Chapter 4: The ARM Stack and Memory Concepts
4.1 What is a Stack?
Imagine a stack of plates in a cafeteria. When you add a plate, you put it on top. When you take a plate, you take it from the top. This is exactly how a stack in computer programming works. A stack is a simple way to store and retrieve data in a computer's memory.
A stack is a data structure that follows the Last-In-First-Out (LIFO) principle. This means:
The last item you put in is the first item you can take out.
You can only access the top item at any time.
In computer terms:
Adding an item is called "pushing" onto the stack.
Removing an item is called "popping" from the stack.
The stack is crucial for several reasons:
Temporary Storage: It's a quick way to store and retrieve data.
Function Calls: It helps manage function calls and returns.
Local Variables: It's where local variables in functions are typically stored.
4.2 What is Memory?
Memory: It refers to the physical devices used to store data temporarily or permanently in a computer. This includes RAM (Random Access Memory), which is used for temporary storage while your computer is running.
What is a Memory Address?
Memory Address: It's like a unique identifier for each location in your memory. Think of memory as a series of numbered boxes, where each box can store a piece of data. Each box has a number (address) that identifies it.
SP and Memory: The value stored in the SP register is a memory address that points to the top of the stack in the larger memory (RAM). Why Does the Stack Grow Downwards?
In most systems, including ARM64, the stack grows downwards in memory, meaning it starts at a high memory address and grows towards lower addresses.
Reason: This design helps to prevent stack overflow from corrupting other memory areas.
Multiple Processes and Memory
Processes: When you run an application, it becomes a process that uses some portion of the memory.
Isolation: Each process is isolated in its own memory space for security and stability. One process cannot directly access another process's memory. This isolation is managed by the operating system.
Stack Pointer (SP): A special CPU register that keeps track of the top of the stack. It points to the current top of the stack. Frame Pointer (FP) or x29: A register that points to the start of the current stack frame, making it easier to access function parameters and local variables.
4.3 Pushing and Popping Single Registers
Pushing a Single Register.
Let's imagine the stack as a stack of boxes.

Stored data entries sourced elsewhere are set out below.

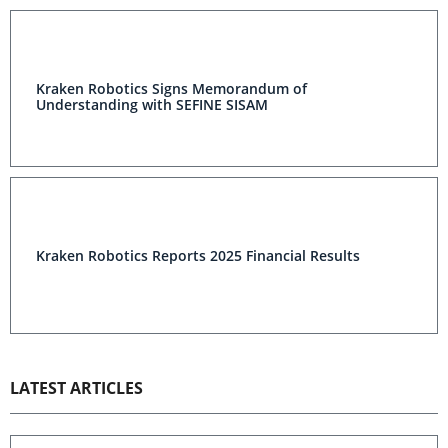
Kraken Robotics Signs Memorandum of
Understanding with SEFINE SISAM
Kraken Robotics Reports 2025 Financial Results
LATEST ARTICLES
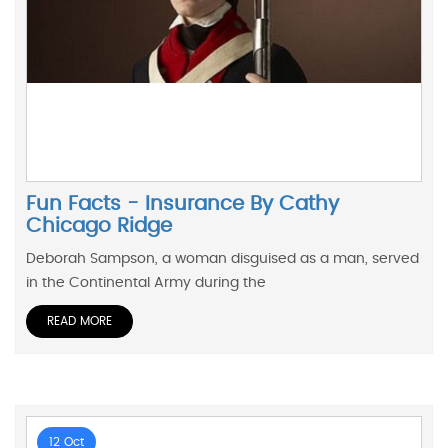
Fun Facts - Insurance By Cathy
Chicago Ridge
Deborah Sampson, a woman disguised as a man, served
in the Continental Army during the
READ MORE
12 Oct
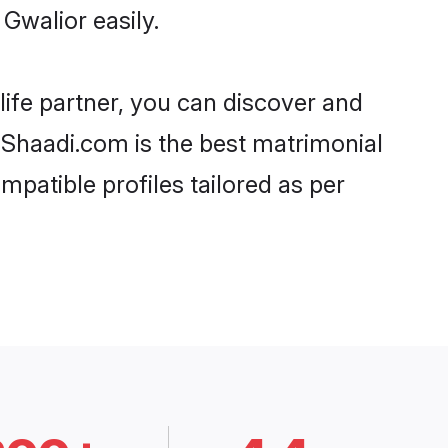
Gwalior easily.
life partner, you can discover and
, Shaadi.com is the best matrimonial
mpatible profiles tailored as per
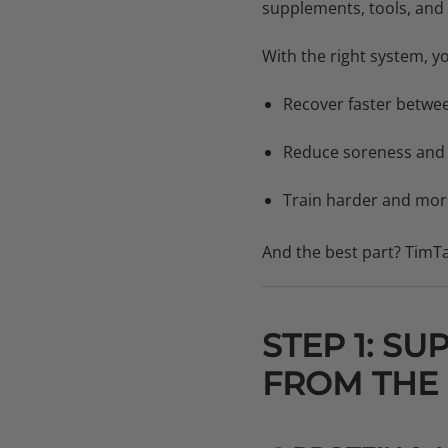
supplements, tools, and 
With the right system, you
Recover faster betwe
Reduce soreness and i
Train harder and more
And the best part? TimTa
STEP 1: S
FROM THE 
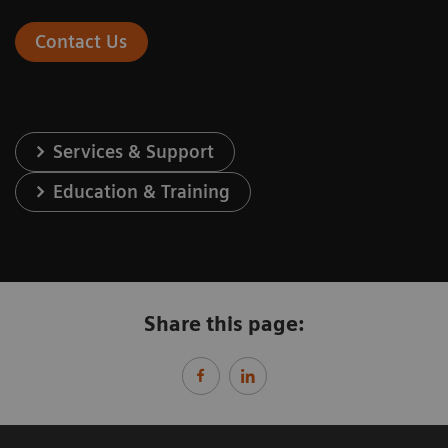
Contact Us
Services & Support
Education & Training
Share this page:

The Stack Pointer (SP) always points to the top box.
When we push a register onto the stack, we're putting its value into a new box on top.
str x0, [sp, #-16]!
This does three things:
It makes space for a new box (by subtracting 16 from SP)
It puts the value from x0 into this new box
It moves SP to point to this new box
Let's break this down:
'str' is the store instruction STR (Store Register)

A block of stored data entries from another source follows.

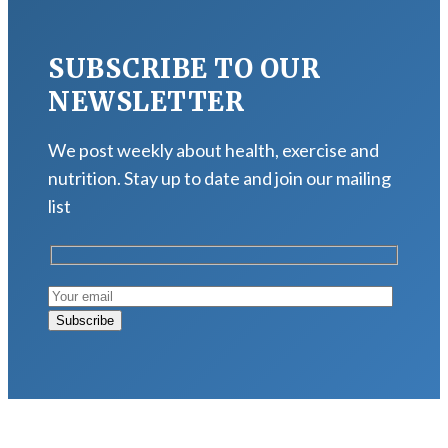
SUBSCRIBE TO OUR
NEWSLETTER
We post weekly about health, exercise and
nutrition. Stay up to date and join our mailing
list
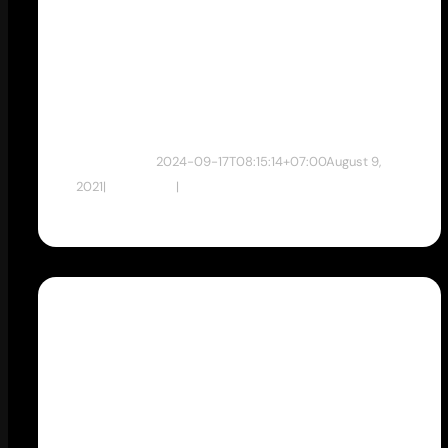
mempunyai
Website ?
dewan studio
2024-09-17T08:15:14+07:00
August 9,
2021
|
Web Desain
|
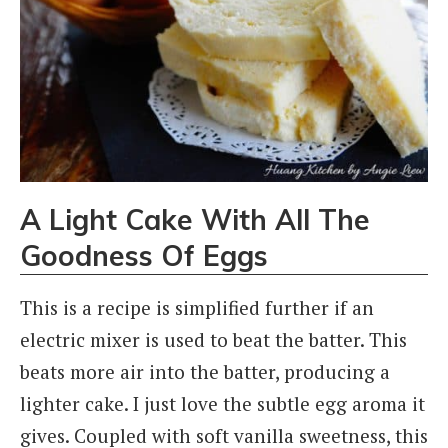
A Light Cake With All The
Goodness Of Eggs
This is a recipe is simplified further if an
electric mixer is used to beat the batter. This
beats more air into the batter, producing a
lighter cake. I just love the subtle egg aroma it
gives. Coupled with soft vanilla sweetness, this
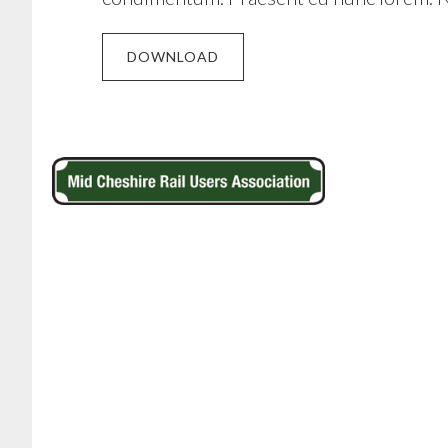
DOWNLOAD
Footer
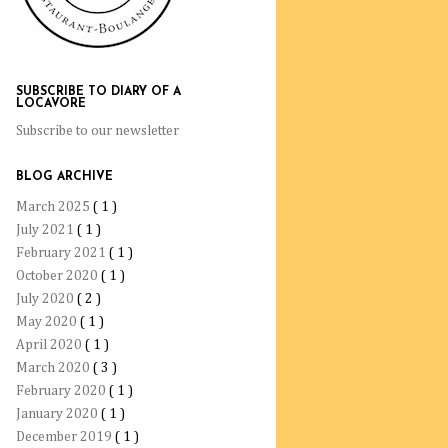
SUBSCRIBE TO DIARY OF A
LOCAVORE
Subscribe to our newsletter
BLOG ARCHIVE
March 2025
( 1 )
July 2021
( 1 )
February 2021
( 1 )
October 2020
( 1 )
July 2020
( 2 )
May 2020
( 1 )
April 2020
( 1 )
March 2020
( 3 )
February 2020
( 1 )
January 2020
( 1 )
December 2019
( 1 )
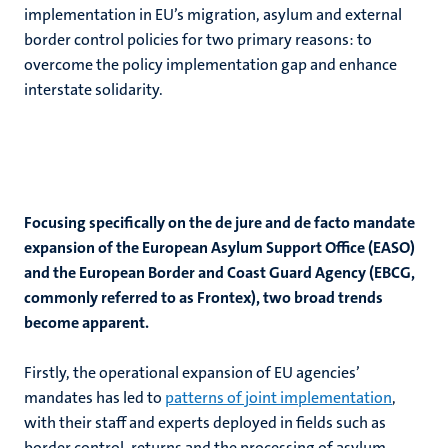
implementation in EU’s migration, asylum and external
border control policies for two primary reasons: to
overcome the policy implementation gap and enhance
interstate solidarity.
Focusing specifically on the de jure and de facto mandate
expansion of the European Asylum Support Office (EASO)
and the European Border and Coast Guard Agency (EBCG,
commonly referred to as Frontex), two broad trends
become apparent.
Firstly, the operational expansion of EU agencies’
mandates has led to
patterns of joint implementation
,
with their staff and experts deployed in fields such as
border control, returns and the processing of asylum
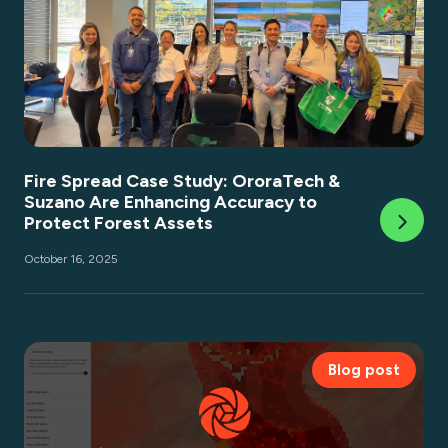
Fire Spread Case Study: OroraTech &
Suzano Are Enhancing Accuracy to
Protect Forest Assets
October 16, 2025
Blog post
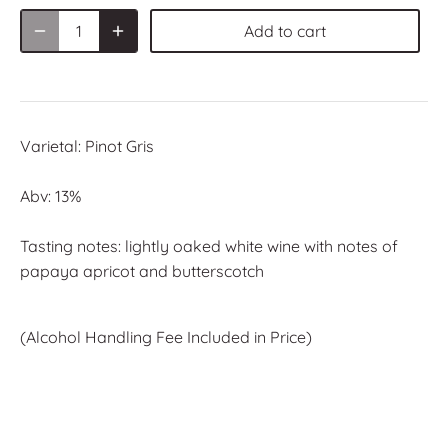
Add to cart
Varietal:
Pinot Gris
Abv: 13%
Tasting notes: lightly oaked white wine with notes of
papaya apricot and butterscotch
(Alcohol Handling Fee Included in
Price)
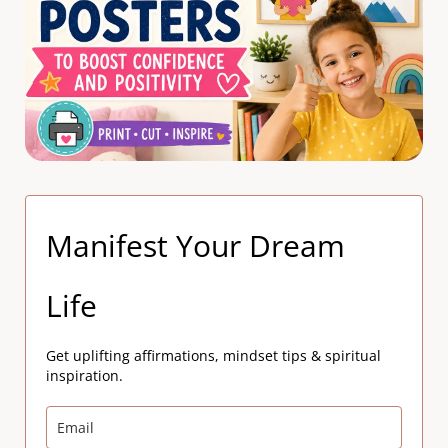
Manifest Your Dream
Life
Get uplifting affirmations, mindset tips & spiritual
inspiration.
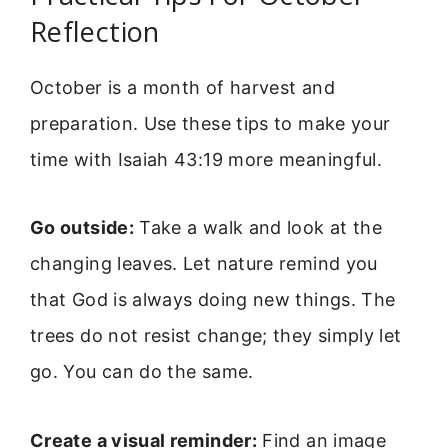
Reflection
October is a month of harvest and
preparation. Use these tips to make your
time with Isaiah 43:19 more meaningful.
Go outside:
Take a walk and look at the
changing leaves. Let nature remind you
that God is always doing new things. The
trees do not resist change; they simply let
go. You can do the same.
Create a visual reminder:
Find an image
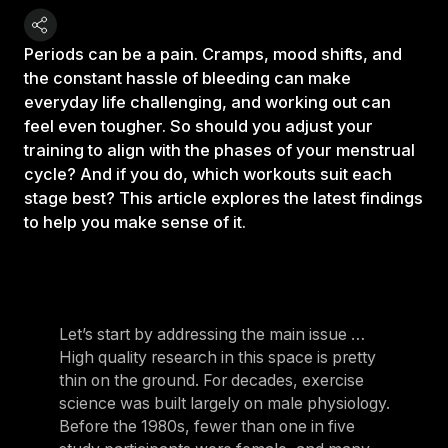
Periods can be a pain. Cramps, mood shifts, and
the constant hassle of bleeding can make
everyday life challenging, and working out can
feel even tougher. So should you adjust your
training to align with the phases of your menstrual
cycle? And if you do, which workouts suit each
stage best? This article explores the latest findings
to help you make sense of it.
Let’s start by addressing the main issue …
High quality research in this space is pretty
thin on the ground. For decades, exercise
science was built largely on male physiology.
Before the 1980s, fewer than one in five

'x0' is the register we're pushing onto the stack
'[sp, #-16]!' means:
Subtract 16 from SP
Use this new address to store the value
The '!' updates SP with this new address
Visual representation:
Before:
SP -> [ Empty ]
[ Other stuff ]
After:
SP -> [ x0's value ]
[ Empty ]
[ Other stuff ]
Popping a Single Register
When we pop from the stack, we're taking the value from the top box and putting it into a register.
ldr x0, [sp], #16
This does three things:
It takes the value from the box SP is pointing to
It puts this value into x0
It moves SP down to the next box (by adding 16 to SP)
Breaking this down:
'ldr' is the load instruction LDR (Load Register)

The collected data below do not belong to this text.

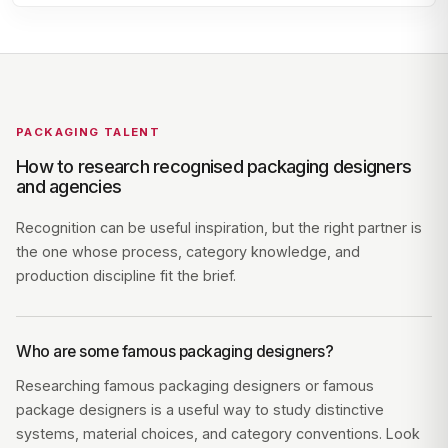
PACKAGING TALENT
How to research recognised packaging designers
and agencies
Recognition can be useful inspiration, but the right partner is
the one whose process, category knowledge, and
production discipline fit the brief.
Who are some famous packaging designers?
Researching famous packaging designers or famous
package designers is a useful way to study distinctive
systems, material choices, and category conventions. Look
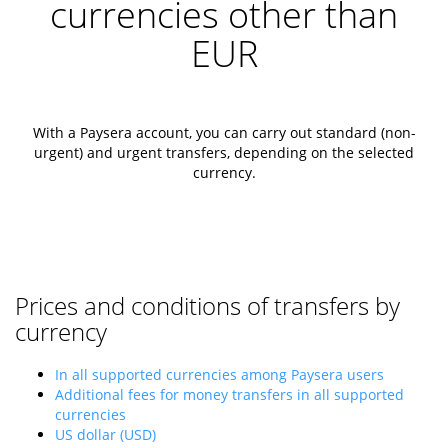
currencies other than
EUR
With a Paysera account, you can carry out standard (non-
urgent) and urgent transfers, depending on the selected
currency.
Prices and conditions of transfers by
currency
In all supported currencies among Paysera users
Additional fees for money transfers in all supported
currencies
US dollar (USD)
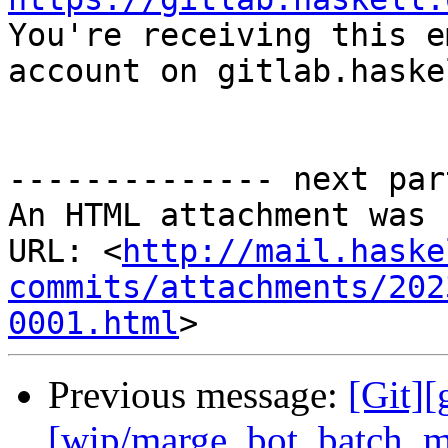

You're receiving this e
account on gitlab.haske
-------------- next par
An HTML attachment was 
URL: <
http://mail.haske
commits/attachments/202
0001.html
Previous message:
[Git][
[wip/marge_bot_batch_m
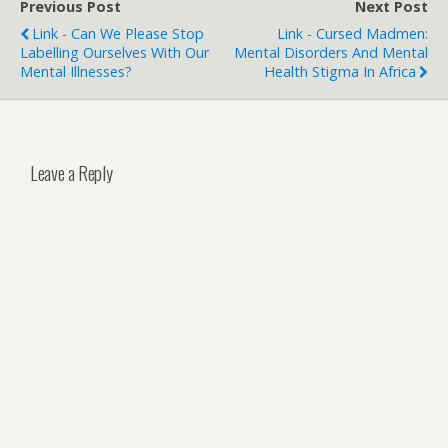
Previous Post
Next Post
Link - Can We Please Stop
Link - Cursed Madmen:
Labelling Ourselves With Our
Mental Disorders And Mental
Mental Illnesses?
Health Stigma In Africa
Leave a Reply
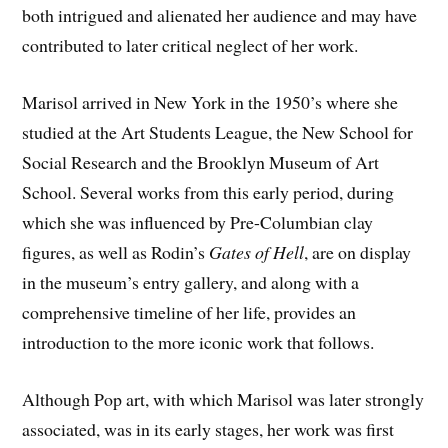
both intrigued and alienated her audience and may have
contributed to later critical neglect of her work.
Marisol arrived in New York in the 1950’s where she
studied at the Art Students League, the New School for
Social Research and the Brooklyn Museum of Art
School. Several works from this early period, during
which she was influenced by Pre-Columbian clay
figures, as well as Rodin’s
Gates of Hell
, are on display
in the museum’s entry gallery, and along with a
comprehensive timeline of her life, provides an
introduction to the more iconic work that follows.
Although Pop art, with which Marisol was later strongly
associated, was in its early stages, her work was first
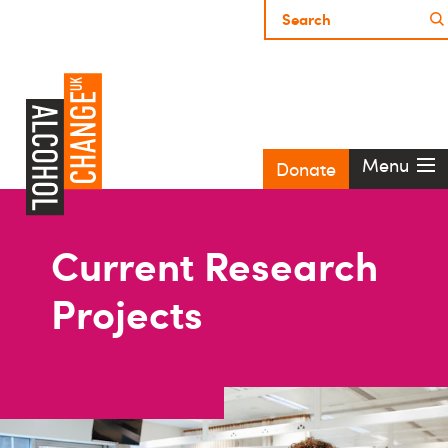
Menu
Donate
Current Research
Projects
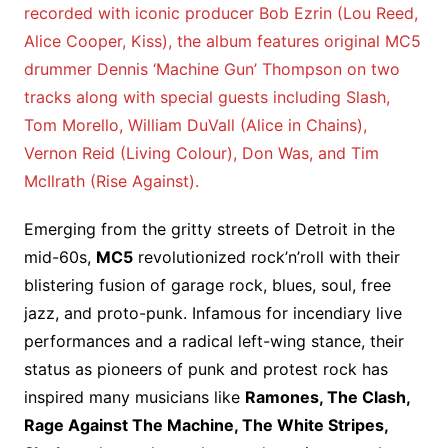
recorded with iconic producer Bob Ezrin (Lou Reed,
Alice Cooper, Kiss), the album features original MC5
drummer Dennis ‘Machine Gun’ Thompson on two
tracks along with special guests including Slash,
Tom Morello, William DuVall (Alice in Chains),
Vernon Reid (Living Colour), Don Was, and Tim
McIlrath (Rise Against).
Emerging from the gritty streets of Detroit in the
mid-60s,
MC5
revolutionized rock’n’roll with their
blistering fusion of garage rock, blues, soul, free
jazz, and proto-punk. Infamous for incendiary live
performances and a radical left-wing stance, their
status as pioneers of punk and protest rock has
inspired many musicians like
Ramones, The Clash,
Rage Against The Machine, The White Stripes,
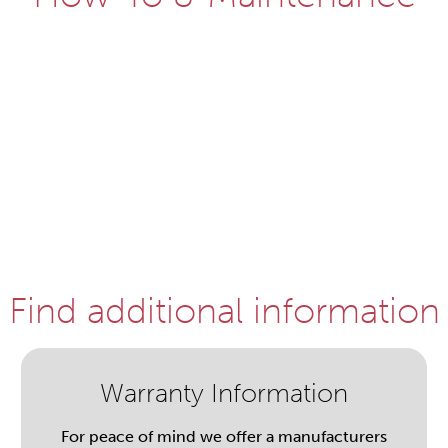
Find additional information
Warranty Information
For peace of mind we offer a manufacturers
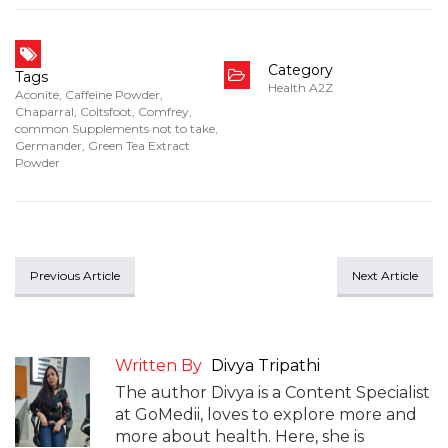
Category
Tags
Health A2Z
Aconite
,
Caffeine Powder
,
Chaparral
,
Coltsfoot
,
Comfrey
,
common Supplements not to take
,
Germander
,
Green Tea Extract
Powder
Previous Article
Next Article
Written By
Divya Tripathi
The author Divya is a Content Specialist
at GoMedii, loves to explore more and
more about health. Here, she is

'x0' is the register we're loading into
'[sp], #16' means:
Use the current SP address to load the value
After loading, add 16 to SP
Visual representation:
Before:
SP -> [ Some value ]
[ Other stuff ]
After:
[ Some value ] (x0 now has this value)
SP -> [ Other stuff ]
Why 16 bytes? ARM64 requires the stack to be 16-byte aligned. Even though a 64-bit register only needs 8 bytes, we adjust by 16 to maintain alignment.
4.4 Pushing and Popping Multiple Registers
Sometimes, we want to push or pop two registers at once. ARM64 has special instructions for this: STP (Store Pair) for pushing, and LDP (Load Pair) for popping.
Pushing Two Registers
To push two registers at once, we use:
stp x0, x1, [sp, #-16]!
This does three things:
It makes space for a new box (by subtracting 16 from SP)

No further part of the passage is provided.